Strong coupling of virtual negative states in the Kapitza-Dirac effect

TL;DR

This paper demonstrates that negative states significantly influence the quantum diffraction process in the two-photon Kapitza-Dirac effect, linking relativistic quantum theory with observable phenomena.

Contribution

It reveals the dominant role of negative states in the Kapitza-Dirac effect through combined analytical and numerical analysis, extending understanding of relativistic quantum interactions.

Findings

Negative states significantly contribute to diffraction amplitude.

Negative state coupling remains dominant at low laser field amplitudes.

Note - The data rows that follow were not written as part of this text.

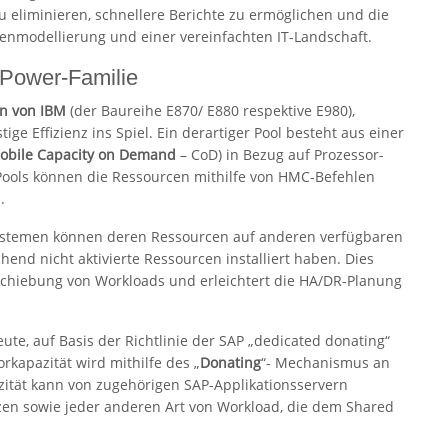
 eliminieren, schnellere Berichte zu ermöglichen und die
atenmodellierung und einer vereinfachten IT-Landschaft.
e Power-Familie
rn von IBM
(der Baureihe E870/ E880 respektive E980),
ge Effizienz ins Spiel. Ein derartiger Pool besteht aus einer
obile Capacity on Demand
– CoD) in Bezug auf Prozessor-
Pools können die Ressourcen mithilfe von HMC-Befehlen
.
Systemen können deren Ressourcen auf anderen verfügbaren
chend nicht aktivierte Ressourcen installiert haben. Dies
schiebung von Workloads und erleichtert die HA/DR-Planung
te, auf Basis der Richtlinie der SAP „dedicated donating“
rkapazität wird mithilfe des „
Donating
“- Mechanismus an
ität kann von zugehörigen SAP-Applikationsservern
en sowie jeder anderen Art von Workload, die dem Shared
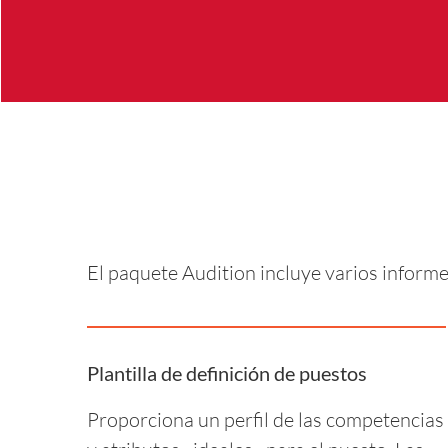
El paquete Audition incluye varios inform
Plantilla de definición de puestos
Proporciona un perfil de las competencias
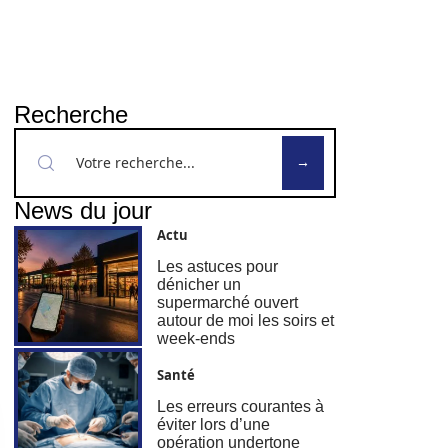
Recherche
News du jour
Actu
Les astuces pour
dénicher un
supermarché ouvert
autour de moi les soirs et
week-ends
Santé
Les erreurs courantes à
éviter lors d’une
opération undertone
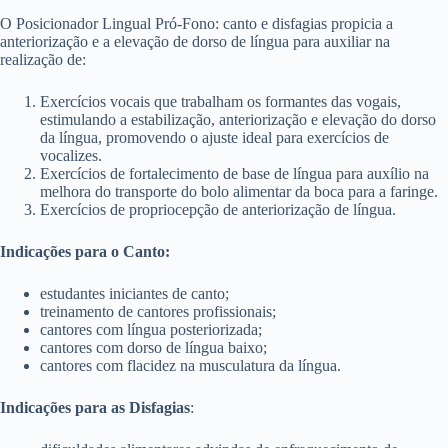
O Posicionador Lingual Pró-Fono: canto e disfagias propicia a
anteriorização e a elevação de dorso de língua para auxiliar na
realização de:
Exercícios vocais que trabalham os formantes das vogais,
estimulando a estabilização, anteriorização e elevação do dorso
da língua, promovendo o ajuste ideal para exercícios de
vocalizes.
Exercícios de fortalecimento de base de língua para auxílio na
melhora do transporte do bolo alimentar da boca para a faringe.
Exercícios de propriocepção de anteriorização de língua.
Indicações para o Canto:
estudantes iniciantes de canto;
treinamento de cantores profissionais;
cantores com língua posteriorizada;
cantores com dorso de língua baixo;
cantores com flacidez na musculatura da língua.
Indicações para
as Disfagias
:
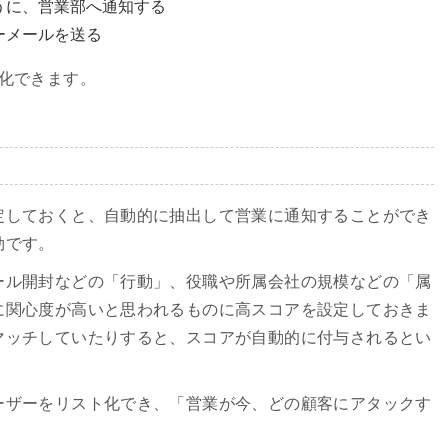
うに、営業部へ通知する
ーメールを送る
化できます。
定しておくと、自動的に抽出して営業に通知することができ
効です。
ール開封などの「行動」、役職や所属会社の規模などの「属
に関心度が高いと思われるものに高スコアを設定しておきま
マッチしていたりすると、スコアが自動的に付与されるとい
ーザーをリスト化でき、「営業が今、どの顧客にアタックす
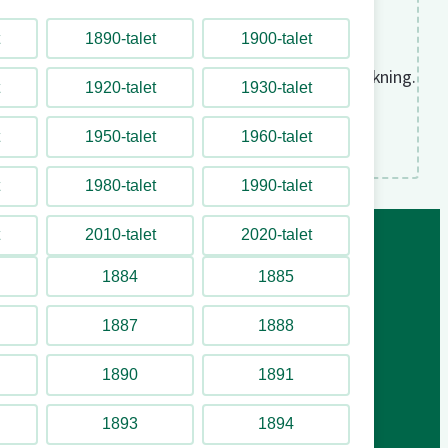
Underhållning
1890-talet
1900-talet
Tyvärr fanns det ingen underhållning för din sökning.
1920-talet
1930-talet
Försök gärna med en annan sökning.
1950-talet
1960-talet
1980-talet
1990-talet
2010-talet
2020-talet
1884
1885
Attraktioner
1887
1888
Underhållning
År för år
1890
1891
Byggnader & områden
1893
1894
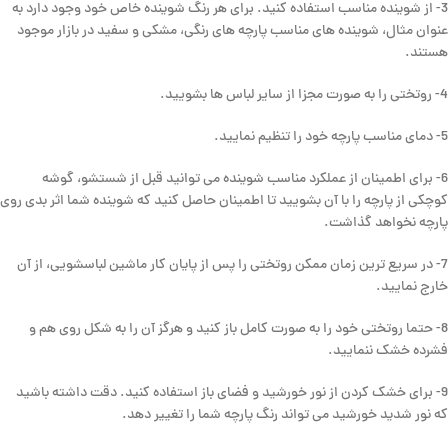
3- از شوینده مناسب استفاده کنید. برای هر رنگ شوینده خاص خود وجود دارد به
عنوان مثال، شوینده های مناسب پارچه های رنگی، مشکی و سفید در بازار موجود
هستند.
4- روتختی را به صورت مجزا از سایر لباس ها بشویید.
5- دمای مناسب پارچه خود را تنظیم نمایید.
6- برای اطمینان از عملکرد مناسب شوینده می توانید قبل از شستشو، گوشه
کوچکی از پارچه را با آن بشویید تا اطمینان حاصل کنید که شوینده شما اثر بدی روی
پارچه نخواهد گذاشت.
7- در سریع ترین زمان ممکن روتختی را پس از پایان کار ماشین لباسشویی، از آن
خارج نمایید.
8- حتما روتختی خود را به صورت کامل باز کنید و هرگز آن را به شکل روی هم و
فشرده خشک ننمایید.
9- برای خشک کردن از نور خورشید و فضای باز استفاده کنید. دقت داشته باشید
که نور شدید خورشید می تواند رنگ پارچه شما را تغییر دهد.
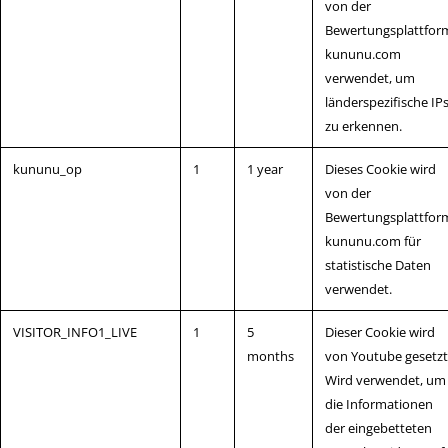
von der
Bewertungsplattfor
kununu.​com
verwendet, um
länderspezifische IP
zu erkennen.
kununu_op
1
1 year
Dieses Cookie wird
von der
Bewertungsplattfor
kununu.com für
statistische Daten
verwendet.
VISITOR_INFO1_LIVE
1
5
Dieser Cookie wird
months
von Youtube gesetzt
Wird verwendet, um
die Informationen
der eingebetteten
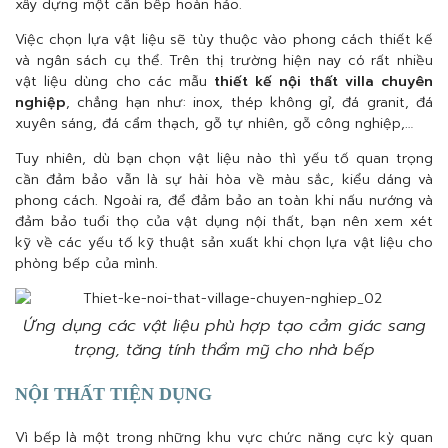
xây dựng một căn bếp hoàn hảo.
Việc chọn lựa vật liệu sẽ tùy thuộc vào phong cách thiết kế
và ngân sách cụ thể. Trên thị trường hiện nay có rất nhiều
vật liệu dùng cho các mẫu
thiết kế nội thất villa chuyên
nghiệp
, chẳng hạn như: inox, thép không gỉ, đá granit, đá
xuyên sáng, đá cẩm thạch, gỗ tự nhiên, gỗ công nghiệp,…
Tuy nhiên, dù bạn chọn vật liệu nào thì yếu tố quan trọng
cần đảm bảo vẫn là sự hài hòa về màu sắc, kiểu dáng và
phong cách. Ngoài ra, để đảm bảo an toàn khi nấu nướng và
đảm bảo tuổi thọ của vật dụng nội thất, bạn nên xem xét
kỹ về các yếu tố kỹ thuật sản xuất khi chọn lựa vật liệu cho
phòng bếp của mình.
Ứng dụng các vật liệu phù hợp tạo cảm giác sang
trọng, tăng tính thẩm mỹ cho nhà bếp
NỘI THẤT TIỆN DỤNG
Vì bếp là một trong những khu vực chức năng cực kỳ quan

Virtual electron-positron pairs are related to negative state interactions.

Abstract

Negative states are an intrinsic property of relativistic quantum theory and related to anti-particles in the context of the Dirac sea concept. We show that negative states can dominantly contribute to the diffraction amplitude in the quantum dynamics of the two-photon Kapitza-Dirac effect. We draw our conclusion by investigating solutions from time-dependent perturbation theory, where the perturbative solutions are in match with numeric solutions of the relativistic quantum system and also with the numeric and analytic solutions from the relativistic equations of motion of a classical point-like electron in an external standing wave light field. While our numeric solutions assume a strong laser field, the analytic solutions indicate that negative state coupling remains dominant for arbitrary low field amplitudes, where in the single-photon case (Compton scattering) negative state coupling can be mathematically associated with the interaction of a virtual electron-positron pair in the context of a quantized theory in old-fashioned perturbation theory.